The validation package provides field validation with a fluent API. Collects errors into a structure suitable for form rendering:
v := validation.New()
v.Check(user.Email).Required().Email()
v.Check(user.Age).Min(18)
if v.HasErrors() {
return v.Errors()
}
The seed package handles database seeding with tracking to avoid duplicates. Symbolic references (Ref/RefMap) allow seeds to reference each other by name rather than hardcoded IDs.
Media
Image handling with variant generation and pluggable storage. The processing layer is separate from storage, so you can resize locally and store in S3, or use different processors for different environments.
The image package supports original, large, medium, and thumbnail sizes with pluggable storage and processing backends. Local filesystem and AWS S3 storage implementations are included. The standard library processor handles basic resize operations without external dependencies.
Infrastructure
Email, events, background jobs, telemetry. The services most applications eventually need, with pluggable backends and test doubles.
The mailer package provides email delivery with pluggable providers. Supports SMTP, SendGrid, AWS SES, and Mailgun. Noop implementation for testing:
mail := mailer.New(cfg, logger)
mail.Send(ctx, mailer.Message{
To: "user@example.com",
Subject: "Welcome",
Body: body,
})
The pubsub package provides publish/subscribe messaging with fan-out semantics. Named subscribers resume from last offset. At-least-once delivery:
broker := postgres.NewBroker(db, cfg, log)
broker.Publish(ctx, "user.created", envelope)
broker.Subscribe(ctx, "user.created", handler, pubsub.SubscribeOptions{
SubscriberID: "email-sender",
})
The scheduler package handles job scheduling with pluggable storage backends. Configurable worker pools for parallel execution:
sched := scheduler.New(store, cfg, logger)

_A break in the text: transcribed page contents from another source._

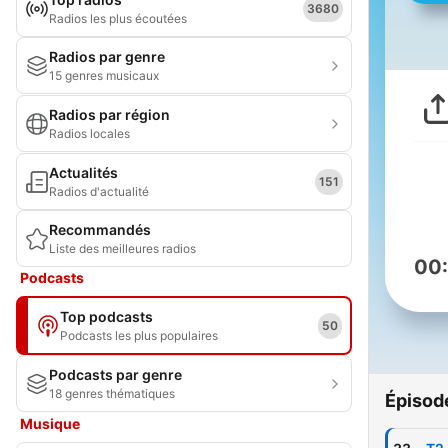
3680
Radios les plus écoutées
Radios par genre
15 genres musicaux
Radios par région
Radios locales
Actualités
151
Radios d'actualité
Recommandés
Liste des meilleures radios
00
Podcasts
Top podcasts
50
Podcasts les plus populaires
Podcasts par genre
18 genres thématiques
Épisod
Musique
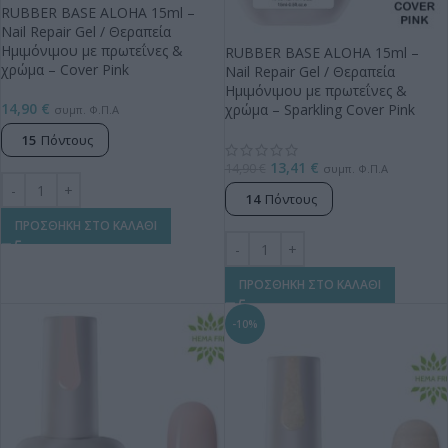
RUBBER BASE ALOHA 15ml –
Nail Repair Gel / Θεραπεία
Ημιμόνιμου με πρωτεΐνες &
RUBBER BASE ALOHA 15ml –
χρώμα – Cover Pink
Nail Repair Gel / Θεραπεία
Ημιμόνιμου με πρωτεΐνες &
14,90
€
χρώμα – Sparkling Cover Pink
συμπ. Φ.Π.Α
15
Πόντους
13,41
€
14,90
€
συμπ. Φ.Π.Α
14
Πόντους
ΠΡΟΣΘΗΚΗ ΣΤΟ ΚΑΛΑΘΙ
ΠΡΟΣΘΗΚΗ ΣΤΟ ΚΑΛΑΘΙ
-10%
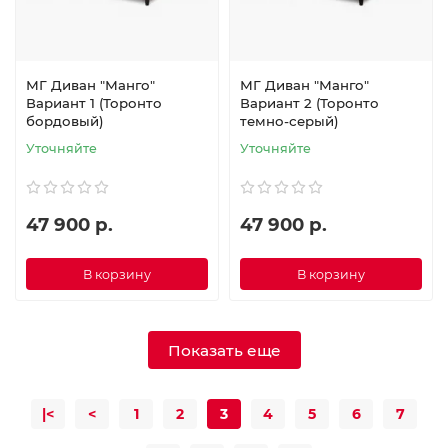
МГ Диван "Манго"
МГ Диван "Манго"
Вариант 1 (Торонто
Вариант 2 (Торонто
бордовый)
темно-серый)
Уточняйте
Уточняйте
47 900 р.
47 900 р.
В корзину
В корзину
Показать еще
|<
<
1
2
3
4
5
6
7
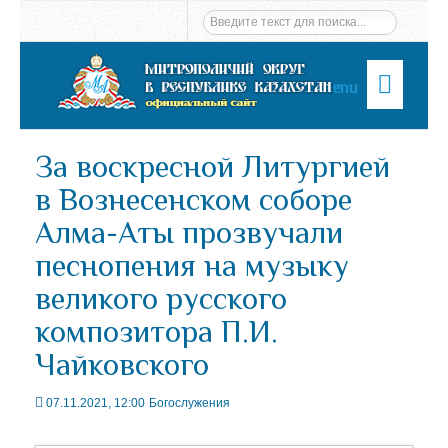
Menu
За воскресной Литургией
в Вознесенском соборе
Алма-Аты прозвучали
песнопения на музыку
великого русского
композитора П.И.
Чайковского
07.11.2021, 12:00
Богослужения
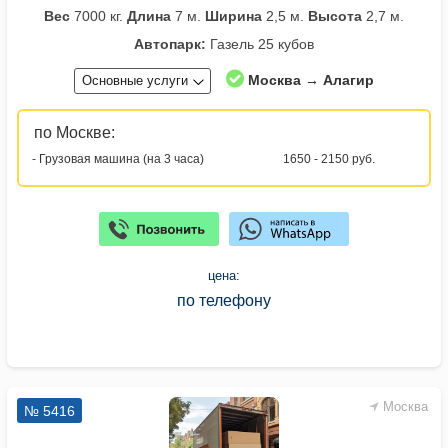
Вес
7000 кг.
Длина
7 м.
Ширина
2,5 м.
Высота
2,7 м.
Автопарк:
Газель 25 кубов
Москва → Алагир
Основные услуги
по Москве:
- Грузовая машина (на 3 часа)
1650 - 2150 руб.
цена:
по телефону
Москва
№ 5416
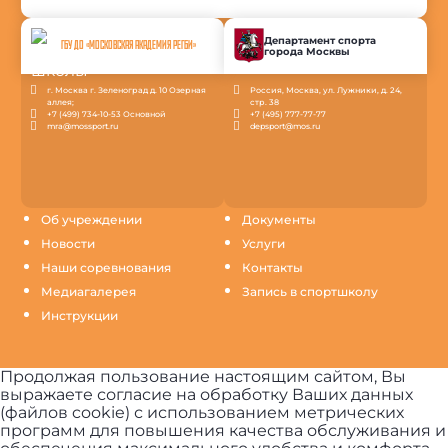
Департамент спорта
ГБУ ДО «МОСКОВСКАЯ АКАДЕМИЯ РЕГБИ»
города Москвы
г. Москва г. Зеленоград д. 10 Озерная
Россия, Москва, ул. Лужники, д. 24,
аллея;
стр. 38
+7 (499) 734-10-53 Основной
+7 (495) 777-77-77
mra@mossport.ru
depsport@mos.ru
Об учреждении
Документы
Новости
Услуги
Наши соревнования
Контакты
Медиагалерея
Запись в спортшколу
Инструкции
Продолжая пользование настоящим сайтом, Вы
выражаете согласие на обработку Ваших данных
(файлов cookie) с использованием метрических
программ для повышения качества обслуживания и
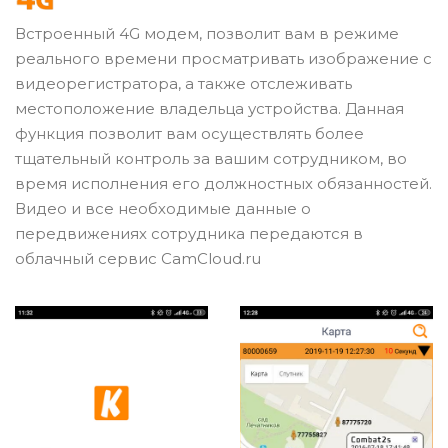
Встроенный 4G модем, позволит вам в режиме
реального времени просматривать изображение с
видеорегистратора, а также отслеживать
местоположение владельца устройства. Данная
функция позволит вам осуществлять более
тщательный контроль за вашим сотрудником, во
время исполнения его должностных обязанностей.
Видео и все необходимые данные о
передвижениях сотрудника передаются в
облачный сервис CamСloud.ru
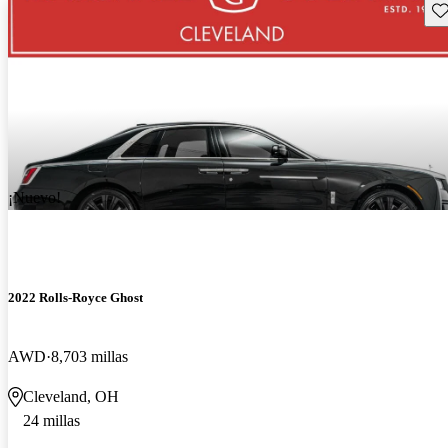
Gu
¡Nuevo!
2022 Rolls-Royce Ghost
AWD
8,703 millas
Cleveland, OH
24 millas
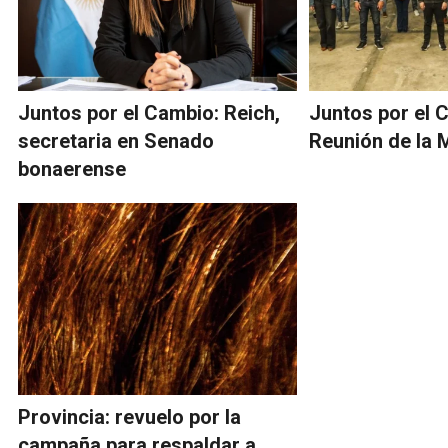
Juntos por el Cambio: Reich,
Juntos por el 
secretaria en Senado
Reunión de la 
bonaerense
Provincia: revuelo por la
campaña para respaldar a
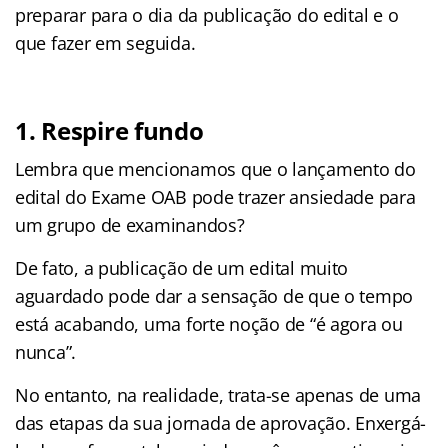
preparar para o dia da publicação do edital e o
que fazer em seguida.
1. Respire fundo
Lembra que mencionamos que o lançamento do
edital do Exame OAB pode trazer ansiedade para
um grupo de examinandos?
De fato, a publicação de um edital muito
aguardado pode dar a sensação de que o tempo
está acabando, uma forte noção de “é agora ou
nunca”.
No entanto, na realidade, trata-se apenas de uma
das etapas da sua jornada de aprovação. Enxergá-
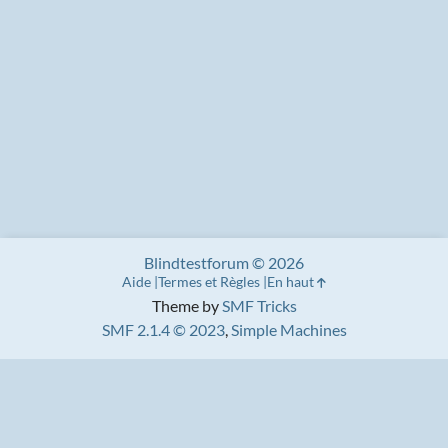
Blindtestforum © 2026
Aide
Termes et Règles
En haut
Theme by
SMF Tricks
SMF 2.1.4 © 2023
,
Simple Machines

sched.Register("send-email", func(ctx context.Context, job scheduler.Job) scheduler.Result {
return scheduler.Result{Output: map[string]any{"sent": true}}
})
sched.Start(ctx)
Schedule types with timezone support:
daily := scheduler.Daily{Hour: 9, Minute: 0}
weekly := scheduler.Weekly{Day: time.Friday, Hour: 17, TZ: loc}
interval := scheduler.Interval{Every: 30 * time.Minute}
Fakes for testing:
store := scheduler.NewFakeStore()
clock := scheduler.NewFakeClock(baseTime)
sched := scheduler.New(store, cfg, log)
sched.SetClock(clock)
store.AddJob(job)
sched.Tick(ctx)
clock.Advance(time.Hour)
What Comes Next
There's a direction I've been exploring: a generator that produces code using these blocks, where you add a model, add a handler, wire a route, and the code updates incrementally rather than regenerating everything. The architecture would have a CLI layer for deterministic operations with a conversational interface on top that translates what you describe into CLI commands.
I've written about the limitations of generators in a previous iteration of this project. Generators freeze decisions too early and create maintenance burden when patterns evolve, but one that understands the underlying blocks and can be invoked incrementally might avoid those traps. That's future work; the focus now is stabilizing the primitives.